Me interesa comprender qué otro tipo de prácticas de habitar el territorio se ponen en movimiento frente a los procesos que los convierten en enclaves económicos, y a sus pobladores en la indispensable fuerza de trabajo.
En la primera mitad de mi libro publicado en el 2012, Rumores, residuos y estado en la mejor esquina de Sudamérica: una cartografía de lo humanitario en Colombia, me propuse realizar una genealogía del desplazado a través de eventos,actores y discursos. Pero la segunda parte es quizás la que actualmente más me inquieta,pues busca entender las disputas antagónicas entre los programas ideados por grupos de actores e instituciones y los proyectos promovidos por organizaciones y movimientos sociales.Estoy hablando de la Comunidad de Paz de San José de Apartadó, que fue objeto de mi libro, ymás adelante, de las Zonas de Reserva Campesina de Cabrera y de algunos colectivos de campesinos de los Montes de María, a partir de otrasinvestigaciones realizadas en años recientes.
Muchas de estas organizaciones surgieron justamente por los vocabularios, demandas y derechos introducidos por instituciones estatales y no estatales, nacionales e internacionales; pero articuladas por demandas populares, deseos y proyectos morales locales.
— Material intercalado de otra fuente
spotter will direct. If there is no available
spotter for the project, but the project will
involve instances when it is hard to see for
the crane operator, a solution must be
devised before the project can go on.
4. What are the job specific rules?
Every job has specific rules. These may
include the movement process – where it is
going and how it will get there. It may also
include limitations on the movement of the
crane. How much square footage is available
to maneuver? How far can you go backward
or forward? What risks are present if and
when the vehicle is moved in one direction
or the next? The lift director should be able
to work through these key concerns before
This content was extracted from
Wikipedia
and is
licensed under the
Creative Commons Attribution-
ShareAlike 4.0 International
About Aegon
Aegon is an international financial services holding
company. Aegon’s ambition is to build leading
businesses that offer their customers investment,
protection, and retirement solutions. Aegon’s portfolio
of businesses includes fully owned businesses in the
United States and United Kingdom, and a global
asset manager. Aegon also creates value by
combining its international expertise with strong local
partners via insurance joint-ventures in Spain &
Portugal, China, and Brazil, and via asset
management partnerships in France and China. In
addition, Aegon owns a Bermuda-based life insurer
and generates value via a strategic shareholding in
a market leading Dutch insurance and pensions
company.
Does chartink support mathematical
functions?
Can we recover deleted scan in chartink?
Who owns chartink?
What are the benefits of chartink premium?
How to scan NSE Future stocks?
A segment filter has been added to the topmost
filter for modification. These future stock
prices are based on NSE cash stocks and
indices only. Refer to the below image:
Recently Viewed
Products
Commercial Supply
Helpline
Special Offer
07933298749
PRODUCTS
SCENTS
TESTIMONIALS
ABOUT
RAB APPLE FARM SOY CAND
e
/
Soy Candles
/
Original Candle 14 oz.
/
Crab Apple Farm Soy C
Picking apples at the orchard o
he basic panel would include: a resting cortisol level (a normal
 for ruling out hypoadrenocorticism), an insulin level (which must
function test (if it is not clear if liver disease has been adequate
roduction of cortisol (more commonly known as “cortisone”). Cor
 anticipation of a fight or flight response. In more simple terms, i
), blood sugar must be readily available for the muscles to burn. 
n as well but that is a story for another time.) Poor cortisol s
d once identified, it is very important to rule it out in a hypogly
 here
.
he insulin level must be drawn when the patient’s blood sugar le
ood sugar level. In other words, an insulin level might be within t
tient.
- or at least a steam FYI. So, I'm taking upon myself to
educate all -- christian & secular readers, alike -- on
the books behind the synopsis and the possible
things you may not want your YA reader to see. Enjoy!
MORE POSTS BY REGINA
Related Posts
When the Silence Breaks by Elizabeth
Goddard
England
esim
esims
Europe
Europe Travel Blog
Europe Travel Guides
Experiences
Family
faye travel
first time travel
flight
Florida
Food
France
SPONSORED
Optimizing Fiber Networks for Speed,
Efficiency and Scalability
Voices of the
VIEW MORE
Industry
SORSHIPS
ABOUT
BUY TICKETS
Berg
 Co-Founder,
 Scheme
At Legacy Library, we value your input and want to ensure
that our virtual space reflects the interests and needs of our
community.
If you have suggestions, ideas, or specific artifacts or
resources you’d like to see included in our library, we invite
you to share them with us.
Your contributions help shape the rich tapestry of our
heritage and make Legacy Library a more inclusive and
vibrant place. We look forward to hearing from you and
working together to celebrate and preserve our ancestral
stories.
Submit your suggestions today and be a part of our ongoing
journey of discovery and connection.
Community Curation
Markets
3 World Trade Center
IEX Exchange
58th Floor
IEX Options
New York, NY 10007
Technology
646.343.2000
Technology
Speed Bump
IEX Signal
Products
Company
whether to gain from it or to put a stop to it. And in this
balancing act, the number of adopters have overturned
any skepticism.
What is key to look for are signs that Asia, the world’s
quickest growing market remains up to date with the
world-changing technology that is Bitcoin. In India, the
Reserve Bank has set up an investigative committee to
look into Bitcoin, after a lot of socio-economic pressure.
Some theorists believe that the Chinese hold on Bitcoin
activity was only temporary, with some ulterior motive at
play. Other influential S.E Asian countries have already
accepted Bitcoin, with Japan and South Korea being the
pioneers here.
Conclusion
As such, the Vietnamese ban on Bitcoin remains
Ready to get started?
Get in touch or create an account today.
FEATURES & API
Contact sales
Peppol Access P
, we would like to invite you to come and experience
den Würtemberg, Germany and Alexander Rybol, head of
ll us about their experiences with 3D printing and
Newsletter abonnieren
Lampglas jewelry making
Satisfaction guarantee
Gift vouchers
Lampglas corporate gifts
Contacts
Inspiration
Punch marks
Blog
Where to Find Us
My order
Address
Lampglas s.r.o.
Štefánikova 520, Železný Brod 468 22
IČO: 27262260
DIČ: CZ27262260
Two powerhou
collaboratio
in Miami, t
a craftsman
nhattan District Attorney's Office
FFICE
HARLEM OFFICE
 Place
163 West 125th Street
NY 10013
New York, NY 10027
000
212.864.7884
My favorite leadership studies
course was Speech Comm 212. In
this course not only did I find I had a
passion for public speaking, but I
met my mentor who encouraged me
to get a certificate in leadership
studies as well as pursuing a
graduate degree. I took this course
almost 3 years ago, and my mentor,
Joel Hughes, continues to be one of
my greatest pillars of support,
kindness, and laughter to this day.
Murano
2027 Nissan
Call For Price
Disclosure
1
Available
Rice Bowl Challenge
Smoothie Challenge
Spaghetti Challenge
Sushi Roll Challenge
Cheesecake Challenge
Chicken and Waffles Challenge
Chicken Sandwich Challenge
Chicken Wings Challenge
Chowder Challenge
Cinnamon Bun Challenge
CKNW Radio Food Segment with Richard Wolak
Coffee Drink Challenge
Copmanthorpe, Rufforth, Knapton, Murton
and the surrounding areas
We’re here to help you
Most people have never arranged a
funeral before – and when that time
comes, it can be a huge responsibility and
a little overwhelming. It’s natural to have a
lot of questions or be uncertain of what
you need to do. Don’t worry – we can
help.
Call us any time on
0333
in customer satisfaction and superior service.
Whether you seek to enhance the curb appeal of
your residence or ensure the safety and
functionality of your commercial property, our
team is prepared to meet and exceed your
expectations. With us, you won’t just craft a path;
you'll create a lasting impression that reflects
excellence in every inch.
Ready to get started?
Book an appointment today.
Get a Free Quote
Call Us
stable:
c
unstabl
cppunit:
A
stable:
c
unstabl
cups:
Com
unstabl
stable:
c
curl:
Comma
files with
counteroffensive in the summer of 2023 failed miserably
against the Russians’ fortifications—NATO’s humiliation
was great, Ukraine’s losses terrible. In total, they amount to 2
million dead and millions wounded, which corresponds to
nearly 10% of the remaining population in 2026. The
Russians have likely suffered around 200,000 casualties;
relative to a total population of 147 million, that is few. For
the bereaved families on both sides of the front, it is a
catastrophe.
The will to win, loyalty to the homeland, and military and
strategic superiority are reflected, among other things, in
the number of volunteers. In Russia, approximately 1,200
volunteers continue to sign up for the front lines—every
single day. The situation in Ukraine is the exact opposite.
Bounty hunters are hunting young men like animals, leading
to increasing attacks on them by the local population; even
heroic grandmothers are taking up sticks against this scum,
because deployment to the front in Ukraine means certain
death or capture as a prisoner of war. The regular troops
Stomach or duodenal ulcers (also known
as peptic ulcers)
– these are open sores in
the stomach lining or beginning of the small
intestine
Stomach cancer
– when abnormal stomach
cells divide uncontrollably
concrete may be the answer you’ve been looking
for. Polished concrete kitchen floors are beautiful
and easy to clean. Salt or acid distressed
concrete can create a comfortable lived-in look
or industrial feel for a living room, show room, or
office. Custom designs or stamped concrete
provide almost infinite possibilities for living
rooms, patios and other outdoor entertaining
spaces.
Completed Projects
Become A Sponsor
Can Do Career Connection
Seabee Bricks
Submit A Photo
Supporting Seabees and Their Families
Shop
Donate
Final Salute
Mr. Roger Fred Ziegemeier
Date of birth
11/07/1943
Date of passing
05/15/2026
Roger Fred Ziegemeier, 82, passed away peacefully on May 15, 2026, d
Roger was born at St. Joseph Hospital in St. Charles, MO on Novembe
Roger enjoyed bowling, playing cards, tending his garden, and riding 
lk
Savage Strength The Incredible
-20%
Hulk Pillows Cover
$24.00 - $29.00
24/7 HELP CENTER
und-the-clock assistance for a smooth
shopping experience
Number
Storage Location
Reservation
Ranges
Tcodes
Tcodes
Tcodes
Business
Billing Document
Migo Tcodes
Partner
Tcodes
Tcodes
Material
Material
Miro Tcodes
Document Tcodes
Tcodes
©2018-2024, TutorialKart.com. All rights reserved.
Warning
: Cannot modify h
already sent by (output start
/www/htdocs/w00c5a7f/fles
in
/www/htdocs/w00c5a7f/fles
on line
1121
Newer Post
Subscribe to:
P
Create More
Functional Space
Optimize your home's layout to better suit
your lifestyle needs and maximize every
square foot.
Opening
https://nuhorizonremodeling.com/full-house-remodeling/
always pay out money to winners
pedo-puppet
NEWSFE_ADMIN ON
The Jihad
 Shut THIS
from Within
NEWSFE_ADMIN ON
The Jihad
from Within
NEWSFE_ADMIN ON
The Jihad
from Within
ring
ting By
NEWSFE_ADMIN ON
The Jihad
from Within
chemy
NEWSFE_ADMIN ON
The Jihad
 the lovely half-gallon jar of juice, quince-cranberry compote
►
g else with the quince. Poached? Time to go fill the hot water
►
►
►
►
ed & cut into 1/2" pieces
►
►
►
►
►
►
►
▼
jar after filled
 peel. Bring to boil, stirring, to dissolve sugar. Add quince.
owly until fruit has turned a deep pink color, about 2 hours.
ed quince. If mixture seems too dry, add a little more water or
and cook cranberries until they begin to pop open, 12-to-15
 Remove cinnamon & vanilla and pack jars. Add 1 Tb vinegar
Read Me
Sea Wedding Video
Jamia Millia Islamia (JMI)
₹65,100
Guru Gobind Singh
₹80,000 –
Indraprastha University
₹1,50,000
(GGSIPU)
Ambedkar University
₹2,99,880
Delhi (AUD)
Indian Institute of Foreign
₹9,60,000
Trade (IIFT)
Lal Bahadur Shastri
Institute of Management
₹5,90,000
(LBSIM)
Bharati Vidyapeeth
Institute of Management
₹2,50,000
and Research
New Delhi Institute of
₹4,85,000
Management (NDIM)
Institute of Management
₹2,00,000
Así, me interesa comprender qué otro tipo de prácticas (económicas, políticas y sociales) de habitar el territorio y proyectos éticos se ponen en movimiento para hacer frente a los procesos que buscan convertir estos territorios en enclaves económicos, y a sus pobladores en la necesaria e indispensable fuerza de trabajo. Quiero entender la movilización de estas prácticas de diferenciación frente a las decididas por las anteriores instituciones, que antes que encontrar salidas claras y contundentes, quizás se caracterizan simplemente por su incapacidad de cambiar. En definitiva, es evidente que la fabricación de futuros dentro de los momentos transicionales y de construcción de paz por los cuales aparentemente transitamos en la actualidad, es una disputada por distintas instituciones, colectivos y grupos sociales. Nuevas preguntas aparecen: ¿Podrán estar todas juntas dentro del nuevo discurso mecanizado del consenso? ¿Serán ecológicamente sostenibles, y por esto entiendo también la sobrevivencia de proyectos de vida ligados a nociones de territorialidad y buen vivir? O por el contrario, ¿terminará imponiéndose lo que la ambientalista Vandana Shiva denominó como “una monocultura de la mente”? Espero que mis investigaciones, que incluyen el diálogo permanente con organizaciones sociales y con las mencionadas instituciones puedan llamar la atención sobre los peligros y las posibilidades que hay en los desafíos expuestos.